I keep running into clients who expect their WordPress sites to be done super fast. They don’t really get all the stuff that goes on behind the scenes like fixing plugin issues, making sure everything works on mobile, testing everything over and over, and trying to make complex things look easy.
If you could teach clients just one thing about what we do - maybe about how much things cost, how long projects really take, getting content ready on time, or dealing with constant change requests - what would you pick?
Would love to hear what bugs you most and get some real talk going.
The biggest thing I wish clients got? WordPress development isn’t just slapping on a theme and walking away. There’s a huge gap between DIY sites and professional work. When you hire me, you’re paying for custom features, real security, speed optimization, and code that won’t explode when WordPress updates. Can’t tell you how many times I’ve explained why their cousin’s friend who “knows WordPress” built something that looks fine but is completely broken underneath. Good development takes time because I’m building something that’ll work for years, not just look pretty for a month. Going cheap almost always costs way more later when you’re dealing with hacks, crashes, and having to rebuild the whole thing properly.
the worst part? clients who think maintenance is optional. they demand perfection at launch, then vanish for 6 months. site gets hacked or plugins break - suddenly it’s my fault. WordPress isn’t set-and-forget like a brochure. core updates, themes, plugins, security patches - it all needs regular attention. i switched to mandatory maintenance contracts bc i got tired of explaining why their abandoned site crashed.

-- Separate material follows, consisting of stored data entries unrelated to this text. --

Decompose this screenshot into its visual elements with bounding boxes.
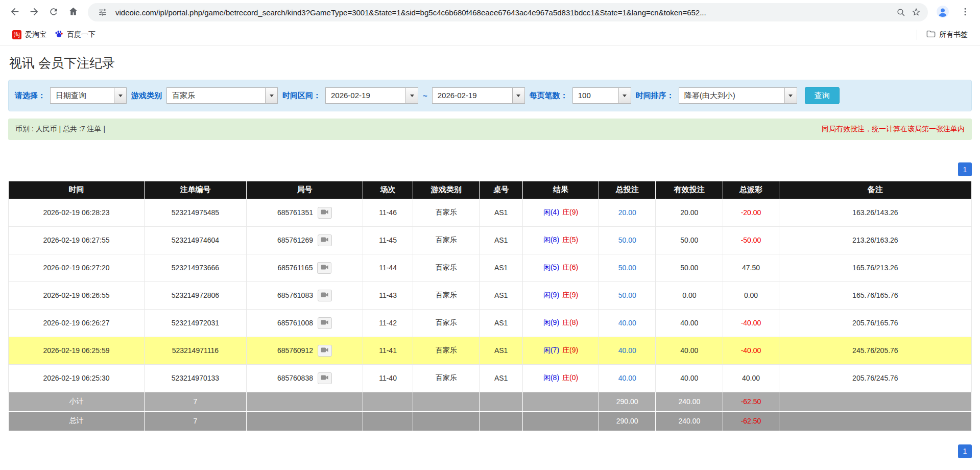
total-bet-link[interactable]: 20.00	[618, 208, 636, 217]
cell-result: 闲(4)庄(9)	[523, 199, 599, 226]
query-type-select[interactable]: 日期查询	[50, 87, 127, 104]
cell-result: 闲(5)庄(6)	[523, 254, 599, 281]
cell-game: 百家乐	[413, 337, 480, 364]
total-bet-link[interactable]: 40.00	[618, 319, 636, 327]
page-button-1[interactable]: 1	[958, 162, 972, 176]
cell-session: 11-41	[363, 337, 413, 364]
table-header: 时间 注单编号 局号 场次 游戏类别 桌号 结果 总投注 有效投注 总派彩 备注	[9, 181, 972, 199]
result-banker: 庄(9)	[562, 291, 578, 299]
cell-bet-id: 523214974604	[144, 226, 246, 254]
game-type-select[interactable]: 百家乐	[166, 87, 278, 104]
chevron-down-icon[interactable]	[114, 88, 126, 103]
cell-table-no: AS1	[480, 337, 523, 364]
cell-payout: 40.00	[723, 364, 779, 392]
round-id: 685761165	[277, 264, 313, 272]
cell-result: 闲(9)庄(8)	[523, 309, 599, 337]
video-replay-button[interactable]	[318, 372, 332, 384]
result-player: 闲(8)	[543, 373, 559, 382]
pagination-top: 1	[8, 162, 972, 176]
video-replay-button[interactable]	[318, 207, 332, 219]
cell-total-bet: 50.00	[599, 281, 656, 309]
chevron-down-icon[interactable]	[405, 88, 418, 103]
cell-total-bet: 20.00	[599, 199, 656, 226]
all-bookmarks-button[interactable]: 所有书签	[922, 28, 972, 42]
video-replay-button[interactable]	[318, 345, 332, 357]
bookmark-star-icon[interactable]	[909, 5, 924, 20]
url-text: videoie.com/ipl/portal.php/game/betrecor…	[115, 8, 893, 17]
video-replay-button[interactable]	[318, 290, 332, 301]
cell-payout: -50.00	[723, 226, 779, 254]
column-header-bet-id: 注单编号	[144, 181, 246, 199]
pagination-bottom: 1	[8, 444, 972, 458]
cell-time: 2026-02-19 06:26:27	[9, 309, 145, 337]
cell-result: 闲(7)庄(9)	[523, 337, 599, 364]
reload-button[interactable]	[44, 3, 63, 22]
total-bet-link[interactable]: 50.00	[618, 291, 636, 299]
round-id: 685761008	[277, 319, 313, 327]
avatar-icon	[936, 5, 949, 20]
cell-note: 163.26/143.26	[779, 199, 971, 226]
chevron-down-icon[interactable]	[618, 88, 631, 103]
chevron-down-icon[interactable]	[265, 88, 277, 103]
baidu-paw-icon	[55, 30, 63, 40]
home-button[interactable]	[63, 3, 83, 22]
result-banker: 庄(6)	[562, 263, 578, 271]
video-camera-icon	[321, 264, 328, 272]
select-label: 请选择：	[15, 91, 45, 101]
page-button-1[interactable]: 1	[958, 444, 972, 458]
cell-round: 685761008	[246, 309, 363, 337]
back-button[interactable]	[5, 3, 25, 22]
total-bet-link[interactable]: 40.00	[618, 346, 636, 355]
bookmark-taobao[interactable]: 淘 爱淘宝	[8, 28, 51, 42]
video-camera-icon	[321, 292, 328, 299]
video-replay-button[interactable]	[318, 317, 332, 329]
date-to-select[interactable]: 2026-02-19	[432, 87, 525, 104]
kebab-menu-icon	[960, 7, 970, 18]
sort-order-select[interactable]: 降幂(由大到小)	[679, 87, 797, 104]
search-button[interactable]: 查询	[805, 87, 840, 104]
browser-menu-button[interactable]	[955, 3, 975, 22]
column-header-note: 备注	[779, 181, 971, 199]
total-payout: -62.50	[723, 411, 779, 431]
cell-total-bet: 40.00	[599, 309, 656, 337]
cell-note: 165.76/165.76	[779, 281, 971, 309]
cell-session: 11-45	[363, 226, 413, 254]
cell-note: 165.76/213.26	[779, 254, 971, 281]
cell-payout: -20.00	[723, 199, 779, 226]
cell-table-no: AS1	[480, 364, 523, 392]
cell-total-bet: 40.00	[599, 364, 656, 392]
browser-toolbar: videoie.com/ipl/portal.php/game/betrecor…	[0, 0, 980, 25]
video-camera-icon	[321, 374, 328, 382]
video-replay-button[interactable]	[317, 262, 331, 274]
total-bet-link[interactable]: 40.00	[618, 374, 636, 382]
zoom-icon[interactable]	[893, 5, 909, 20]
video-replay-button[interactable]	[318, 234, 332, 246]
profile-avatar[interactable]	[933, 3, 952, 22]
column-header-time: 时间	[9, 181, 145, 199]
cell-table-no: AS1	[480, 309, 523, 337]
date-from-select[interactable]: 2026-02-19	[325, 87, 418, 104]
forward-button[interactable]	[25, 3, 44, 22]
video-camera-icon	[321, 319, 328, 327]
chevron-down-icon[interactable]	[784, 88, 797, 103]
page-size-select[interactable]: 100	[572, 87, 631, 104]
bookmark-baidu[interactable]: 百度一下	[51, 27, 100, 42]
cell-payout: -40.00	[723, 309, 779, 337]
cell-valid-bet: 40.00	[656, 309, 723, 337]
cell-game: 百家乐	[413, 364, 480, 392]
all-bookmarks-label: 所有书签	[939, 30, 968, 39]
cell-time: 2026-02-19 06:27:20	[9, 254, 145, 281]
cell-table-no: AS1	[480, 226, 523, 254]
chevron-down-icon[interactable]	[512, 88, 524, 103]
cell-session: 11-42	[363, 309, 413, 337]
url-bar[interactable]: videoie.com/ipl/portal.php/game/betrecor…	[88, 3, 928, 21]
result-banker: 庄(9)	[562, 346, 578, 354]
total-bet-link[interactable]: 50.00	[618, 264, 636, 272]
cell-time: 2026-02-19 06:27:55	[9, 226, 145, 254]
page-title: 视讯 会员下注纪录	[9, 55, 971, 72]
site-info-icon[interactable]	[95, 5, 110, 20]
total-bet-link[interactable]: 50.00	[618, 236, 636, 244]
bookmark-label: 百度一下	[67, 30, 95, 39]
round-id: 685761083	[277, 291, 313, 299]
cell-round: 685761351	[246, 199, 363, 226]
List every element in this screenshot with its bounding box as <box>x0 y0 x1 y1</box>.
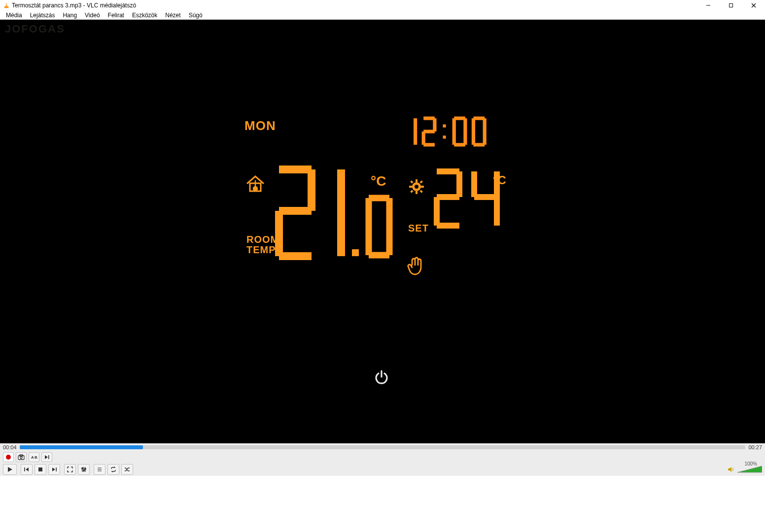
svg-marker-69 <box>52 467 55 471</box>
svg-rect-5 <box>730 4 733 7</box>
svg-rect-43 <box>410 180 413 183</box>
blank-area <box>0 476 765 532</box>
time-elapsed[interactable]: 00:04 <box>3 444 17 450</box>
volume-group: 100% <box>728 463 762 476</box>
svg-rect-44 <box>419 180 422 183</box>
svg-point-60 <box>20 457 22 459</box>
svg-rect-3 <box>5 5 8 5</box>
svg-rect-64 <box>48 455 49 459</box>
svg-rect-46 <box>419 190 422 193</box>
minimize-button[interactable] <box>697 0 720 11</box>
svg-rect-40 <box>416 191 417 194</box>
shuffle-button[interactable] <box>121 464 133 475</box>
room-temp-unit: °C <box>371 173 386 189</box>
svg-marker-65 <box>8 467 12 472</box>
menu-bar: Média Lejátszás Hang Videó Felirat Eszkö… <box>0 11 765 20</box>
svg-point-26 <box>253 187 257 191</box>
seek-row: 00:04 00:27 <box>0 443 765 451</box>
svg-rect-14 <box>443 125 446 128</box>
main-toolbar: 100% <box>0 463 765 476</box>
svg-rect-33 <box>352 249 359 256</box>
svg-point-74 <box>82 468 83 469</box>
menu-view[interactable]: Nézet <box>161 11 184 20</box>
house-thermometer-icon <box>245 174 265 193</box>
set-temp-unit: °C <box>493 173 506 187</box>
video-area[interactable]: JOFOGAS MON <box>0 20 765 443</box>
svg-marker-80 <box>728 467 731 472</box>
advanced-toolbar: AB <box>0 451 765 463</box>
record-button[interactable] <box>3 452 14 462</box>
menu-audio[interactable]: Hang <box>59 11 81 20</box>
loop-ab-button[interactable]: AB <box>29 452 39 462</box>
speaker-icon[interactable] <box>728 466 734 473</box>
svg-rect-1 <box>4 7 9 8</box>
svg-rect-42 <box>421 186 424 188</box>
fullscreen-button[interactable] <box>64 464 76 475</box>
frame-step-button[interactable] <box>41 452 52 462</box>
window-title: Termosztát parancs 3.mp3 - VLC médialejá… <box>12 2 697 9</box>
playlist-button[interactable] <box>94 464 105 475</box>
svg-rect-41 <box>409 186 412 188</box>
thermostat-display: MON <box>244 118 276 133</box>
next-button[interactable] <box>48 464 60 475</box>
menu-help[interactable]: Súgó <box>185 11 207 20</box>
svg-point-47 <box>415 185 418 189</box>
svg-text:B: B <box>35 455 37 460</box>
svg-rect-45 <box>410 190 413 193</box>
svg-point-76 <box>85 468 86 470</box>
menu-tools[interactable]: Eszközök <box>128 11 161 20</box>
svg-rect-70 <box>56 467 57 471</box>
set-label: SET <box>408 223 429 234</box>
extended-settings-button[interactable] <box>78 464 90 475</box>
room-label-2: TEMP <box>246 244 276 255</box>
svg-point-57 <box>6 455 11 460</box>
loop-button[interactable] <box>107 464 119 475</box>
svg-rect-66 <box>24 467 25 471</box>
previous-button[interactable] <box>21 464 33 475</box>
menu-media[interactable]: Média <box>2 11 26 20</box>
vlc-cone-icon <box>3 2 10 9</box>
power-icon <box>374 369 389 385</box>
seek-fill <box>20 445 143 449</box>
svg-marker-63 <box>45 455 48 459</box>
svg-rect-2 <box>5 4 7 4</box>
svg-marker-0 <box>5 2 7 7</box>
svg-rect-68 <box>38 467 42 471</box>
svg-marker-67 <box>26 467 29 471</box>
seek-bar[interactable] <box>20 445 746 449</box>
watermark-text: JOFOGAS <box>5 23 65 35</box>
menu-subtitle[interactable]: Felirat <box>104 11 128 20</box>
close-button[interactable] <box>742 0 765 11</box>
clock-digits <box>405 116 502 147</box>
maximize-button[interactable] <box>720 0 742 11</box>
time-total[interactable]: 00:27 <box>748 444 762 450</box>
hand-icon <box>407 256 424 276</box>
day-label: MON <box>244 118 276 133</box>
stop-button[interactable] <box>35 464 46 475</box>
clock-display <box>405 116 502 147</box>
play-button[interactable] <box>3 464 17 475</box>
svg-text:A: A <box>31 455 34 460</box>
window-controls <box>697 0 765 11</box>
svg-point-75 <box>83 470 85 471</box>
title-bar: Termosztát parancs 3.mp3 - VLC médialejá… <box>0 0 765 11</box>
svg-rect-39 <box>416 179 417 182</box>
svg-rect-15 <box>443 135 446 138</box>
gear-icon <box>409 179 424 194</box>
menu-video[interactable]: Videó <box>81 11 104 20</box>
snapshot-button[interactable] <box>16 452 27 462</box>
menu-playback[interactable]: Lejátszás <box>26 11 59 20</box>
volume-label: 100% <box>744 461 757 466</box>
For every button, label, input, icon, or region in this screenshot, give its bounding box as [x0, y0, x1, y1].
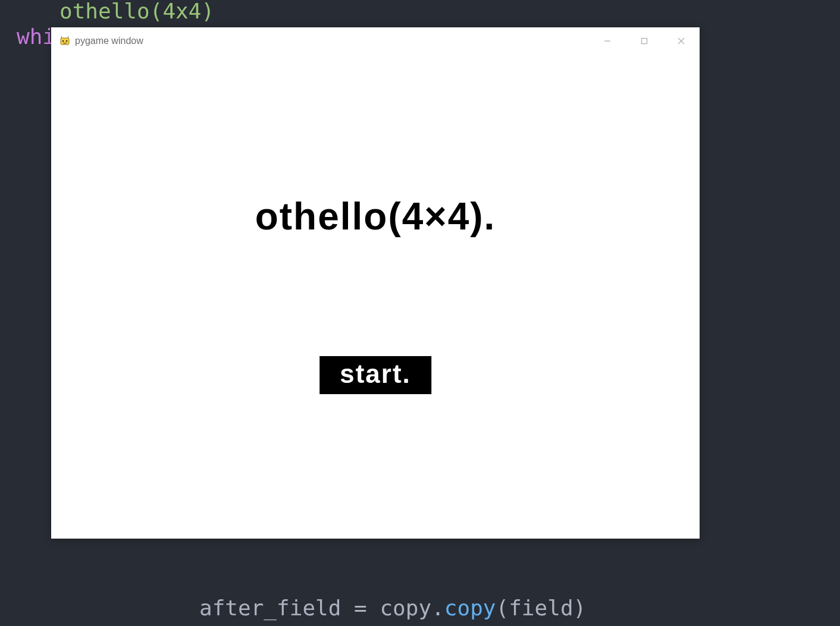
window-controls [589, 27, 700, 55]
svg-point-2 [66, 40, 68, 42]
close-button[interactable] [663, 27, 700, 55]
code-function: copy [444, 596, 496, 620]
code-text: othello(4x4) [59, 0, 214, 23]
code-text: after_field = copy. [199, 596, 444, 620]
maximize-button[interactable] [626, 27, 663, 55]
game-canvas: othello(4×4). start. [51, 55, 700, 539]
code-text: (field) [496, 596, 587, 620]
window-titlebar[interactable]: pygame window [51, 27, 700, 55]
window-title: pygame window [75, 36, 143, 46]
pygame-window: pygame window othello(4×4). start. [51, 27, 700, 539]
svg-point-1 [62, 40, 64, 42]
code-line: after_field = copy.copy(field) [199, 594, 586, 623]
pygame-icon [59, 36, 70, 46]
start-button[interactable]: start. [319, 356, 431, 394]
game-title: othello(4×4). [255, 194, 496, 238]
minimize-button[interactable] [589, 27, 626, 55]
svg-rect-4 [642, 39, 647, 44]
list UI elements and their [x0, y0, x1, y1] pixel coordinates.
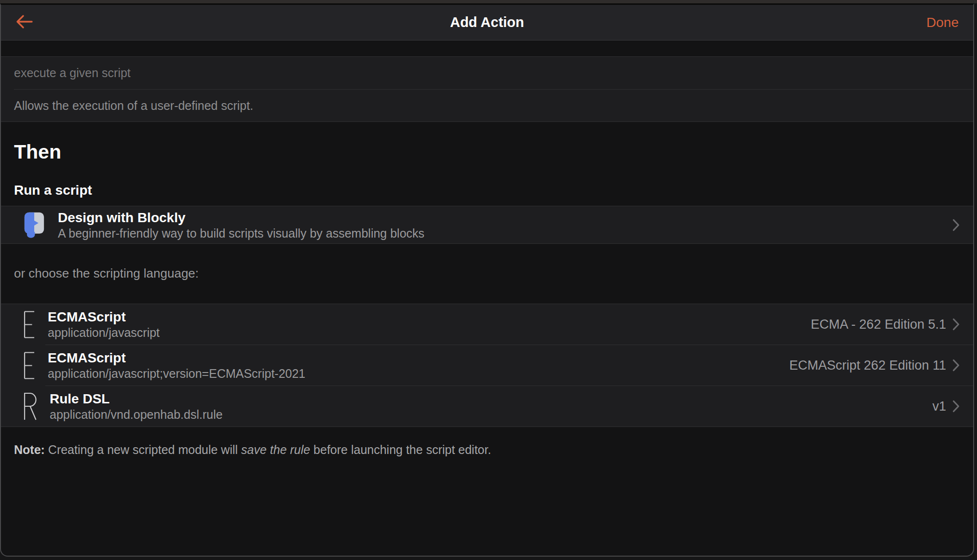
languages-block: ECMAScript application/javascript ECMA -…	[1, 304, 973, 427]
chevron-right-icon	[952, 219, 960, 231]
done-button[interactable]: Done	[926, 15, 959, 30]
blockly-title: Design with Blockly	[58, 210, 424, 226]
language-item-ecmascript-5[interactable]: ECMAScript application/javascript ECMA -…	[1, 304, 973, 345]
language-mime: application/vnd.openhab.dsl.rule	[50, 407, 223, 422]
language-title: Rule DSL	[50, 391, 223, 407]
letter-e-icon	[24, 311, 35, 338]
language-version: v1	[932, 399, 946, 414]
section-subheading: Run a script	[14, 182, 960, 199]
language-item-ecmascript-2021[interactable]: ECMAScript application/javascript;versio…	[1, 345, 973, 386]
module-name-input[interactable]: execute a given script	[1, 57, 973, 89]
note-italic: save the rule	[241, 443, 310, 456]
language-version: ECMA - 262 Edition 5.1	[811, 317, 946, 332]
backdrop-strip	[0, 0, 977, 3]
chevron-right-icon	[952, 359, 960, 372]
blockly-subtitle: A beginner-friendly way to build scripts…	[58, 226, 424, 240]
letter-r-icon	[24, 393, 37, 420]
chevron-right-icon	[952, 318, 960, 331]
language-item-rule-dsl[interactable]: Rule DSL application/vnd.openhab.dsl.rul…	[1, 386, 973, 427]
blockly-block-icon	[24, 211, 45, 239]
note-body: Creating a new scripted module will	[45, 443, 241, 456]
back-button[interactable]	[15, 14, 33, 31]
page-title: Add Action	[1, 14, 973, 30]
navbar: Add Action Done	[1, 5, 973, 40]
chevron-right-icon	[952, 400, 960, 413]
language-version: ECMAScript 262 Edition 11	[789, 358, 946, 373]
letter-e-icon	[24, 352, 35, 379]
language-title: ECMAScript	[48, 309, 160, 325]
module-description: Allows the execution of a user-defined s…	[1, 90, 973, 121]
language-title: ECMAScript	[48, 350, 305, 366]
blockly-block: Design with Blockly A beginner-friendly …	[1, 206, 973, 244]
arrow-left-icon	[15, 14, 33, 31]
module-info-block: execute a given script Allows the execut…	[1, 56, 973, 122]
choose-language-label: or choose the scripting language:	[14, 266, 960, 281]
note-body: before launching the script editor.	[310, 443, 491, 456]
blockly-list-item[interactable]: Design with Blockly A beginner-friendly …	[1, 206, 973, 243]
note-prefix: Note:	[14, 443, 45, 456]
language-mime: application/javascript;version=ECMAScrip…	[48, 366, 305, 381]
add-action-popup: Add Action Done execute a given script A…	[0, 3, 974, 557]
language-mime: application/javascript	[48, 325, 160, 340]
section-heading: Then	[14, 140, 960, 163]
note-text: Note: Creating a new scripted module wil…	[14, 442, 960, 457]
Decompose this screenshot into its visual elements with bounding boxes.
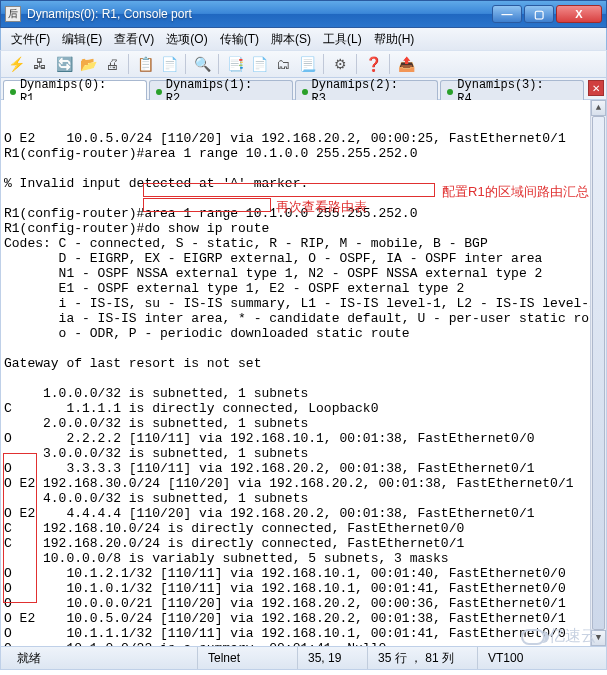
status-protocol: Telnet [197,647,297,669]
menu-tools[interactable]: 工具(L) [317,29,368,50]
terminal-output[interactable]: O E2 10.0.5.0/24 [110/20] via 192.168.20… [0,100,607,646]
toolbar-separator [185,54,186,74]
scroll-thumb[interactable] [592,116,605,630]
terminal-line: O E2 192.168.30.0/24 [110/20] via 192.16… [4,476,603,491]
tab-dynamips-0[interactable]: Dynamips(0): R1,… [3,80,147,100]
tab-close-button[interactable]: ✕ [588,80,604,96]
session-tab-bar: Dynamips(0): R1,… Dynamips(1): R2,… Dyna… [0,78,607,100]
terminal-line: ia - IS-IS inter area, * - candidate def… [4,311,603,326]
status-bar: 就绪 Telnet 35, 19 35 行 ， 81 列 VT100 [0,646,607,670]
xmodem-icon[interactable]: 📤 [395,53,417,75]
terminal-line: C 1.1.1.1 is directly connected, Loopbac… [4,401,603,416]
menu-view[interactable]: 查看(V) [108,29,160,50]
status-cursor: 35, 19 [297,647,367,669]
menu-bar: 文件(F) 编辑(E) 查看(V) 选项(O) 传输(T) 脚本(S) 工具(L… [0,28,607,50]
terminal-line: E1 - OSPF external type 1, E2 - OSPF ext… [4,281,603,296]
terminal-line: C 192.168.20.0/24 is directly connected,… [4,536,603,551]
global-options-icon[interactable]: 📄 [248,53,270,75]
vertical-scrollbar[interactable]: ▲ ▼ [590,100,606,646]
terminal-line: O E2 10.0.5.0/24 [110/20] via 192.168.20… [4,611,603,626]
help-icon[interactable]: ❓ [362,53,384,75]
log-icon[interactable]: 📃 [296,53,318,75]
terminal-line: O 10.1.1.1/32 [110/11] via 192.168.10.1,… [4,626,603,641]
maximize-button[interactable]: ▢ [524,5,554,23]
terminal-line: R1(config-router)#do show ip route [4,221,603,236]
status-dot-icon [10,89,16,95]
terminal-line: Codes: C - connected, S - static, R - RI… [4,236,603,251]
toolbar-separator [218,54,219,74]
scroll-up-button[interactable]: ▲ [591,100,606,116]
tab-dynamips-1[interactable]: Dynamips(1): R2,… [149,80,293,100]
status-term: VT100 [477,647,533,669]
terminal-line: o - ODR, P - periodic downloaded static … [4,326,603,341]
print-icon[interactable]: 🖨 [101,53,123,75]
disconnect-icon[interactable]: 📂 [77,53,99,75]
terminal-line: O 10.1.0.0/22 is a summary, 00:01:41, Nu… [4,641,603,646]
toolbar-separator [128,54,129,74]
menu-edit[interactable]: 编辑(E) [56,29,108,50]
quick-connect-icon[interactable]: ⚡ [5,53,27,75]
terminal-line [4,341,603,356]
status-ready: 就绪 [7,647,197,669]
paste-icon[interactable]: 📄 [158,53,180,75]
font-icon[interactable]: 🗂 [272,53,294,75]
terminal-line: O 10.1.2.1/32 [110/11] via 192.168.10.1,… [4,566,603,581]
terminal-line [4,161,603,176]
terminal-line: O 10.0.0.0/21 [110/20] via 192.168.20.2,… [4,596,603,611]
terminal-line: O 2.2.2.2 [110/11] via 192.168.10.1, 00:… [4,431,603,446]
session-options-icon[interactable]: 📑 [224,53,246,75]
tab-dynamips-2[interactable]: Dynamips(2): R3,… [295,80,439,100]
window-title: Dynamips(0): R1, Console port [27,7,492,21]
menu-script[interactable]: 脚本(S) [265,29,317,50]
toolbar-separator [389,54,390,74]
terminal-line: 3.0.0.0/32 is subnetted, 1 subnets [4,446,603,461]
tab-dynamips-3[interactable]: Dynamips(3): R4,… [440,80,584,100]
terminal-line: C 192.168.10.0/24 is directly connected,… [4,521,603,536]
minimize-button[interactable]: ― [492,5,522,23]
terminal-line: 4.0.0.0/32 is subnetted, 1 subnets [4,491,603,506]
terminal-line: 10.0.0.0/8 is variably subnetted, 5 subn… [4,551,603,566]
scroll-down-button[interactable]: ▼ [591,630,606,646]
scroll-track[interactable] [591,116,606,630]
terminal-line: O E2 4.4.4.4 [110/20] via 192.168.20.2, … [4,506,603,521]
terminal-line: 2.0.0.0/32 is subnetted, 1 subnets [4,416,603,431]
terminal-line [4,371,603,386]
copy-icon[interactable]: 📋 [134,53,156,75]
status-dot-icon [447,89,453,95]
menu-file[interactable]: 文件(F) [5,29,56,50]
find-icon[interactable]: 🔍 [191,53,213,75]
menu-transfer[interactable]: 传输(T) [214,29,265,50]
terminal-line: Gateway of last resort is not set [4,356,603,371]
annotation-text-1: 配置R1的区域间路由汇总 [442,183,589,201]
reconnect-icon[interactable]: 🔄 [53,53,75,75]
status-dot-icon [156,89,162,95]
terminal-line: i - IS-IS, su - IS-IS summary, L1 - IS-I… [4,296,603,311]
terminal-line: D - EIGRP, EX - EIGRP external, O - OSPF… [4,251,603,266]
status-dot-icon [302,89,308,95]
close-button[interactable]: X [556,5,602,23]
connect-icon[interactable]: 🖧 [29,53,51,75]
terminal-line: N1 - OSPF NSSA external type 1, N2 - OSP… [4,266,603,281]
app-icon: 后 [5,6,21,22]
toolbar: ⚡ 🖧 🔄 📂 🖨 📋 📄 🔍 📑 📄 🗂 📃 ⚙ ❓ 📤 [0,50,607,78]
status-size: 35 行 ， 81 列 [367,647,477,669]
terminal-line: O 3.3.3.3 [110/11] via 192.168.20.2, 00:… [4,461,603,476]
menu-options[interactable]: 选项(O) [160,29,213,50]
terminal-line: O E2 10.0.5.0/24 [110/20] via 192.168.20… [4,131,603,146]
terminal-line: 1.0.0.0/32 is subnetted, 1 subnets [4,386,603,401]
annotation-text-2: 再次查看路由表 [276,198,367,216]
properties-icon[interactable]: ⚙ [329,53,351,75]
toolbar-separator [356,54,357,74]
terminal-line: R1(config-router)#area 1 range 10.1.0.0 … [4,146,603,161]
menu-help[interactable]: 帮助(H) [368,29,421,50]
toolbar-separator [323,54,324,74]
terminal-line: O 10.1.0.1/32 [110/11] via 192.168.10.1,… [4,581,603,596]
window-titlebar: 后 Dynamips(0): R1, Console port ― ▢ X [0,0,607,28]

Content delays destroy project timelines more than anything else. I build buffer time into every quote now because clients always underestimate how long writing copy, gathering images, and making basic decisions takes. A 4-week project becomes 8 weeks when content arrives piece by piece. Development might only need 2-3 weeks, but we’re waiting around for final text, decent photos, or simple decisions like how contact forms should work. I require 80% of content upfront before I start development. I’m not being difficult - starting with placeholder content means rebuilding sections when the real content doesn’t fit.